# and it starts today!



## jezzdobbel8610 (May 27, 2012)

So excited, I finally got the freezer, and today I went and got chicken backs from the poultry store. 30lbs for 12 bucks. Will feed Shylo one tonight. SO excited. lol


----------



## xellil (Apr 4, 2011)

you have a poultry store? wow! That's cool.

I am very excited for you. Please let us know how it goes.


----------



## Stinky (May 31, 2012)

That sounds like a steal for those backs. I need turkey necks and beef hearts...Ahem, anyway, yes, let us know how it goes!


----------



## jezzdobbel8610 (May 27, 2012)

he licked it a little bit then went on to eat it whole. no problem learning how to eat it.


----------



## Khan (Jan 17, 2010)

Ahh, I remember those days. Thinking WOW, I can use the freezer in the garage for the "Dog Food" How perfect will this be...Fast forward, and I not only have that freezer; but 2 other upright freezers. One exclusively for the dogs, and I believe the second has a "Shelf" dedicated to the humans!! LOL 
Mark the date to see how long it takes you to walk on the dark side with all of us!!


----------



## Stinky (May 31, 2012)

That's great! That's about how my dog started as well.


----------



## Malika04 (May 14, 2012)

jezzdobbel8610 said:


> So excited, I finally got the freezer, and today I went and got chicken backs from the poultry store. 30lbs for 12 bucks. Will feed Shylo one tonight. SO excited. lol


That is a steal for chicken! Shylo is a beauty! I have a German Shepard/Bull Terrier Blend


----------



## jezzdobbel8610 (May 27, 2012)

Shylo's first chicken back.


----------



## AveryandAudrey (Sep 20, 2010)

Your dog kept the food in the bowl while eating? WOW I wish mine did that lol


----------



## Makovach (Jan 24, 2012)

Congrats on your switch! She looks like she is enjoying it! Great price on the backs! I just paid $15 for 40lbs. 

She is a beautiful girl!


----------



## xellil (Apr 4, 2011)

AveryandAudrey said:


> Your dog kept the food in the bowl while eating? WOW I wish mine did that lol


Just what I was thinking! And it's a little bitty bowl too!


----------



## nortknee (May 5, 2011)

Khan said:


> Ahh, I remember those days. Thinking WOW, I can use the freezer in the garage for the "Dog Food" How perfect will this be...Fast forward, and I not only have that freezer; but 2 other upright freezers. One exclusively for the dogs, and I believe the second has a "Shelf" dedicated to the humans!! LOL
> Mark the date to see how long it takes you to walk on the dark side with all of us!!

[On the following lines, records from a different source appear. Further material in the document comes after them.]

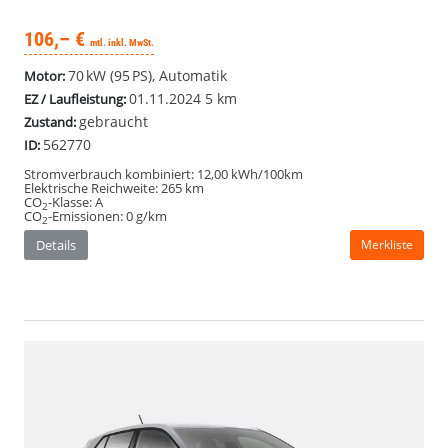
106,– €
mtl. inkl. MwSt.
70 kW (95 PS), Automatik
Motor:
01.11.2024
5 km
EZ / Laufleistung:
gebraucht
Zustand:
562770
ID:
Stromverbrauch kombiniert:
12,00 kWh/100km
Elektrische Reichweite:
265 km
CO
-Klasse:
A
2
CO
-Emissionen:
0 g/km
2
Details
Merkliste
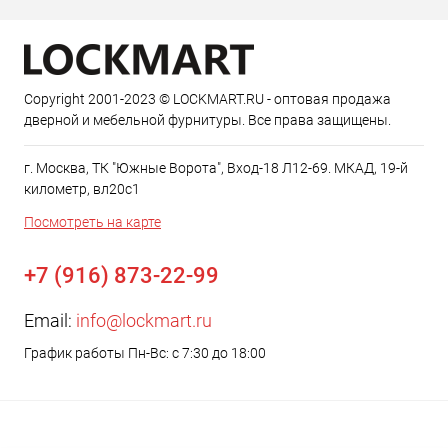
Copyright 2001-2023 © LOCKMART.RU - оптовая продажа
дверной и мебельной фурнитуры. Все права защищены.
г. Москва, ТК "Южные Ворота", Вход-18 Л12-69. МКАД, 19-й
километр, вл20с1
Посмотреть на карте
+7 (916) 873-22-99
Email:
info@lockmart.ru
График работы Пн-Вс: с 7:30 до 18:00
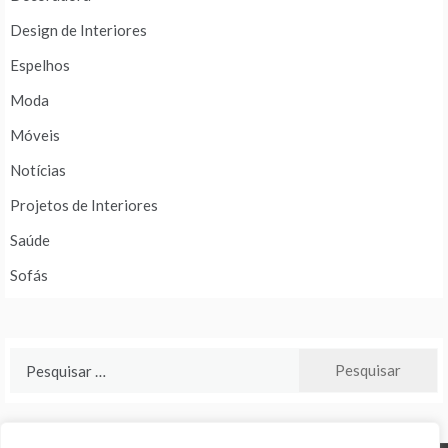
Design de Interiores
Espelhos
Moda
Móveis
Notícias
Projetos de Interiores
Saúde
Sofás
Pesquisar
por:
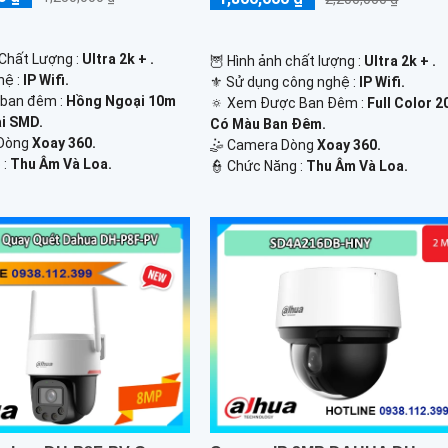
 Chất Lượng :
Ultra 2k + .
🦉 Hình ảnh chất lượng :
Ultra 2k + .
hệ :
IP Wifi.
⚜️ Sử dụng công nghệ :
IP Wifi.
 ban đêm :
Hồng Ngoại 10m
🔅 Xem Được Ban Đêm :
Full Color 
i SMD.
Có Màu Ban Ðêm.
Dòng
Xoay 360.
🤹 Camera Dòng
Xoay 360.
 :
Thu Âm Và Loa.
️👮 Chức Năng :
Thu Âm Và Loa.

How the heck do you guys keep the dogs food from going bad? Isn't there something about using frozen food within 6 months, and at most 1 year?
Surely it doesn't rotate out within that time...right?


----------



## xellil (Apr 4, 2011)

nortknee said:


> How the heck do you guys keep the dogs food from going bad? Isn't there something about using frozen food within 6 months, and at most 1 year?
> Surely it doesn't rotate out within that time...right?

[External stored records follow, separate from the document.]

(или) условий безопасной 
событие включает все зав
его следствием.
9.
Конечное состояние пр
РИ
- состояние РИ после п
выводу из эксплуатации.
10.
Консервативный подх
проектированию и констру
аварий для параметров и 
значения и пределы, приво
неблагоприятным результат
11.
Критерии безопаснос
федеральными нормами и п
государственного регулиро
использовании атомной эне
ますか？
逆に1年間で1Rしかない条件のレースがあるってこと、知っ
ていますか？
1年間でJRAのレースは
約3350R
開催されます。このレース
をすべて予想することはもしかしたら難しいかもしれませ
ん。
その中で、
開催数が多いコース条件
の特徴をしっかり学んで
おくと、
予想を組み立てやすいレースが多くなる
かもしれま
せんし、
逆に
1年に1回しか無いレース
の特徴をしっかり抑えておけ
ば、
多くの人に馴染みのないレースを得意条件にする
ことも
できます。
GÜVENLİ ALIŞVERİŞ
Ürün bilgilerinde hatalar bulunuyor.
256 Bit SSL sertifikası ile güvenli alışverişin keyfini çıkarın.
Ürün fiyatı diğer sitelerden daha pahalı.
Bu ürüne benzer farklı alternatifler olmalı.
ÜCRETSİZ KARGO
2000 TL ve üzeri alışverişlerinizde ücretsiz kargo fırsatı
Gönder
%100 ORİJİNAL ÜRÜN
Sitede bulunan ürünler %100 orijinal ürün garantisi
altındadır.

you can feed dogs alot older food than you can feed people. It doesn't really go bad, it gets freezer burned eventually but they still eat it.

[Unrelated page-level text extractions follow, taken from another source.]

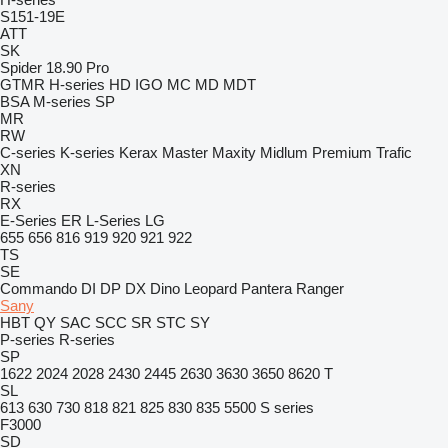
S151-19E
ATT
SK
Spider 18.90 Pro
GTMR
H-series
HD
IGO
MC
MD
MDT
BSA
M-series
SP
MR
RW
C-series
K-series
Kerax
Master
Maxity
Midlum
Premium
Trafic
XN
R-series
RX
E-Series
ER
L-Series
LG
655
656
816
919
920
921
922
TS
SE
Commando
DI
DP
DX
Dino
Leopard
Pantera
Ranger
Sany
HBT
QY
SAC
SCC
SR
STC
SY
P-series
R-series
SP
1622
2024
2028
2430
2445
2630
3630
3650
8620 T
SL
613
630
730
818
821
825
830
835
5500
S series
F3000
SD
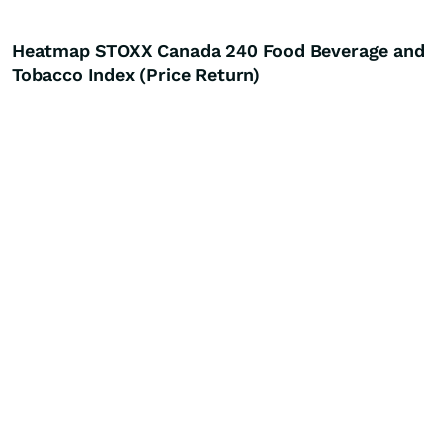
Heatmap STOXX Canada 240 Food Beverage and
Tobacco Index (Price Return)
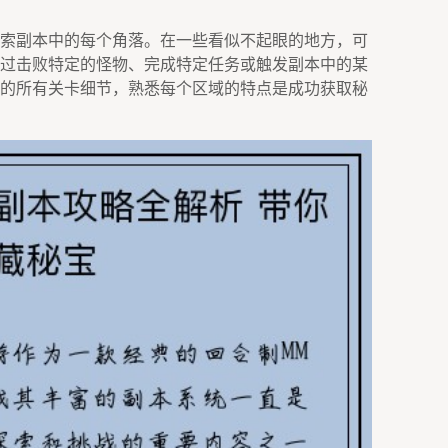
索副本中的每个角落。在一些看似不起眼的地方，可
过击败特定的怪物、完成特定任务或触发副本中的某
的所有关卡细节，熟悉每个区域的特点是成功获取秘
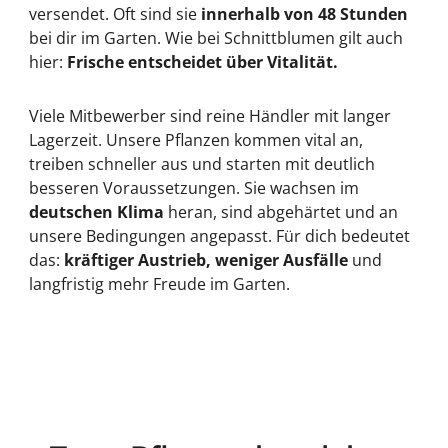
versendet. Oft sind sie
innerhalb von 48 Stunden
bei dir im Garten. Wie bei Schnittblumen gilt auch
hier:
Frische entscheidet über Vitalität.
Viele Mitbewerber sind reine Händler mit langer
Lagerzeit. Unsere Pflanzen kommen vital an,
treiben schneller aus und starten mit deutlich
besseren Voraussetzungen. Sie wachsen im
deutschen Klima
heran, sind abgehärtet und an
unsere Bedingungen angepasst. Für dich bedeutet
das:
kräftiger Austrieb, weniger Ausfälle
und
langfristig mehr Freude im Garten.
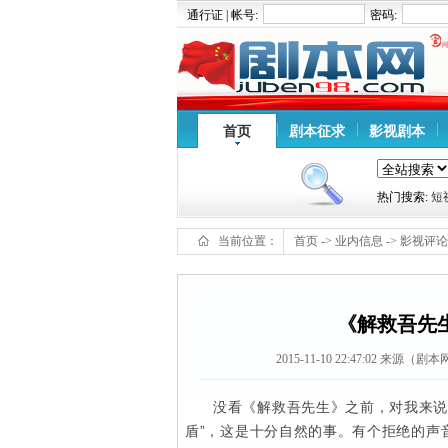
通行证 | 帐号:
密码:
首页
剧本征求
影视剧本
热门搜索:
短
当前位置：
首页
->
业内信息
->
影视评论
《解救吾先
2015-11-10 22:47:02
来源（剧本网www
没看《解救吾先生》之前，对我来说
盾”，这是十分自然的事。有个拒绝的声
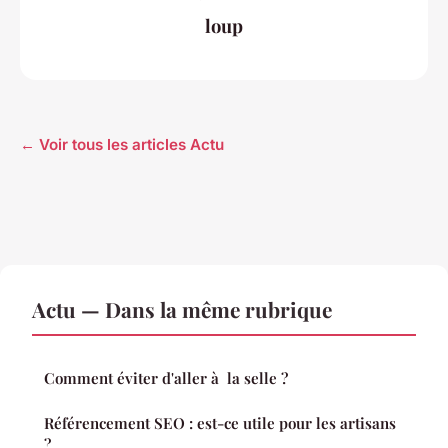
loup
← Voir tous les articles Actu
Actu — Dans la même rubrique
Comment éviter d'aller à la selle ?
Référencement SEO : est-ce utile pour les artisans
?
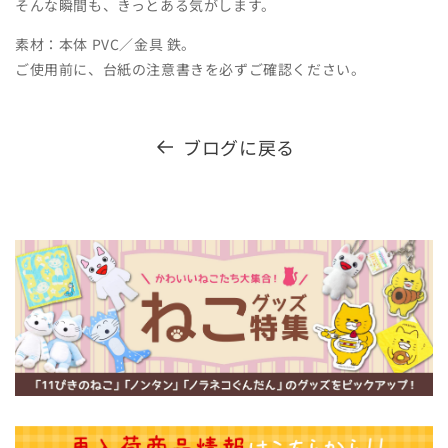
そんな瞬間も、きっとある気がします。
素材：本体 PVC／金具 鉄。
ご使用前に、台紙の注意書きを必ずご確認ください。
ブログに戻る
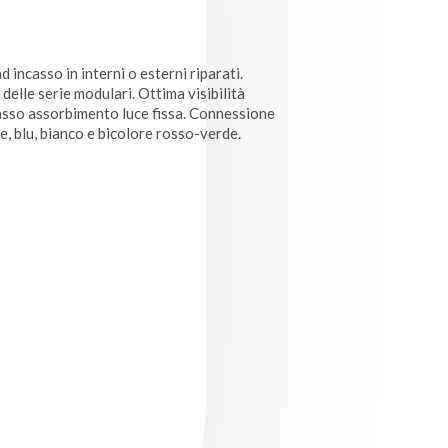
 incasso in interni o esterni riparati.
delle serie modulari. Ottima visibilità
basso assorbimento luce fissa. Connessione
de, blu, bianco e bicolore rosso-verde.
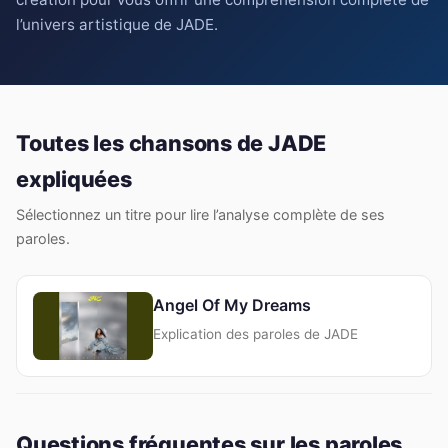
l’univers artistique de JADE.
Toutes les chansons de JADE
expliquées
Sélectionnez un titre pour lire l’analyse complète de ses
paroles.
Angel Of My Dreams
Explication des paroles de JADE
Questions fréquentes sur les paroles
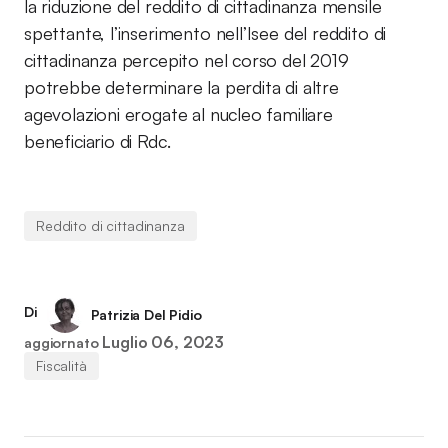
la riduzione del reddito di cittadinanza mensile
spettante, l’inserimento nell’Isee del reddito di
cittadinanza percepito nel corso del 2019
potrebbe determinare la perdita di altre
agevolazioni erogate al nucleo familiare
beneficiario di Rdc.
Reddito di cittadinanza
Di
Patrizia Del Pidio
Luglio 06, 2023
aggiornato
Fiscalità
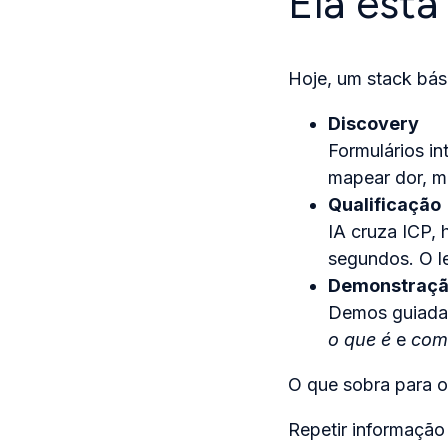
Ela está
Hoje, um stack bás
Discovery
Formulários in
mapear dor, m
Qualificação
IA cruza ICP,
segundos. O l
Demonstraç
Demos guiadas
o que é
e
com
O que sobra para o
Repetir informação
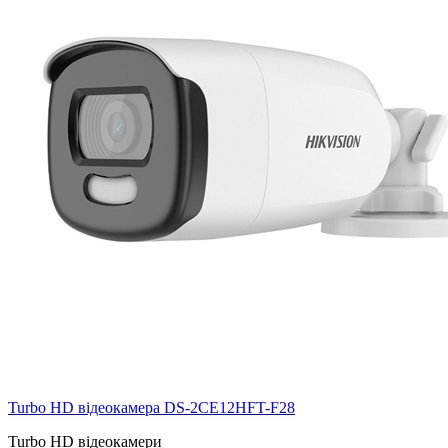
Turbo HD відеокамера DS-2CE12HFT-F28
Turbo HD відеокамери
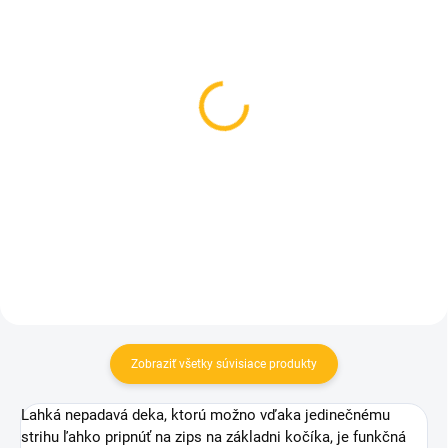
NA OBJEDNÁVKU
SKLADOM
(>5 KS)
Organizér na kočík
Kožené rukoväte kočíka
veľkosť. M - Na
- čierne
vyžiadanie
18 €
52 €
Do košíka
Do košíka
Zobraziť všetky súvisiace produkty
Lahká nepadavá deka, ktorú možno vďaka jedinečnému
strihu ľahko pripnúť na zips na základni kočíka, je funkčná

I might not feed a dog something 15 years old, but a few years old no problem.


----------



## Khan (Jan 17, 2010)

nortknee said:


> How the heck do you guys keep the dogs food from going bad? Isn't there something about using frozen food within 6 months, and at most 1 year?
> Surely it doesn't rotate out within that time...right?


I have been buying in bulk for a little over a year. Approx. 600# every 3 months. I also will pick things up from the grocery store when I see it in the clearance section. I know that within that years time, I've rotated through the supply. So as xellil said, the dogs can eat older food than us humans, I'm still going through it within a year.
I just like knowing that I have supply on hand and I have a months worth of portioned out food for all the dogs!


----------



## jezzdobbel8610 (May 27, 2012)

haha, no he took it out of the bowl shortly after taking the pictures. lol.


----------



## jezzdobbel8610 (May 27, 2012)

just an update. His poop is small, and solid, for the first time in months he has solid and hard poop. So happy. He usually gets soft and too soft poops, but when he pooped today and yesterday, solid, and tiny, weird colouring but will change I imagine. One more day of Chicken backs then will add chicken quarters, and see how he does on that. He's really enjoying it. :biggrin1:


----------



## jezzdobbel8610 (May 27, 2012)

So it's been a little over a week since Shylo started raw food. He is doing great, no problem with eating them, his poops are awesome. He is still eating chicken backs and chicken quarters. At the end of the month I will add turkey neck and wings. SO happy he is transitioning easily. Not seeing any changes in his body tho, he is still shedding alot and has goopy eyes, but he is a german shedders so I'm not having too much hope for that lol. Although the eye thing, I think its because he gets particles in his eyes, my dog trainer recommended me to put polyporin eye drops for his eyes. I haven't yet, I just clean it then use saltine water as drops, seems to work. However I did thought that Shylo's teeth were alot whiter than usual, but I'm not too sure since he always had white teeth lol. 

I took him to the vet along with my cat Pixie, thought they both were due for their rabies, but turns out Shylo isn't due til July, they just called him in for the heartworm snap test and revoultion. Oy, talk about confusion lol. Pixie got her rabies shot and feline lukemedia I think, I'm not sure what the other was for (FVL something) cuz she was an outdoor cat. 

anyway just thought I would update you all on how Shylo is doing on his new diet.


----------



## Malika04 (May 14, 2012)

I have a German Shepard mixed with Bull Terrier. He has been on raw since May 1 2012. 

He shedded a lot the 1st 3 weeks, but he is also under 2 years old...

Anyways, his shedding has decreased the past week and a half.

I did buy and wash him with some Furminatior shampoo and used that Furminitor brush on him, but I have not brushed him in 5 days.


----------



## Herzo (Feb 5, 2011)

Glad he's doing so well. My basset sheds real bad, of course I'm bad and don't furminate her like I need to.

So lets see this German Shepard Bull Terrier mix. Must see what that looks like.


----------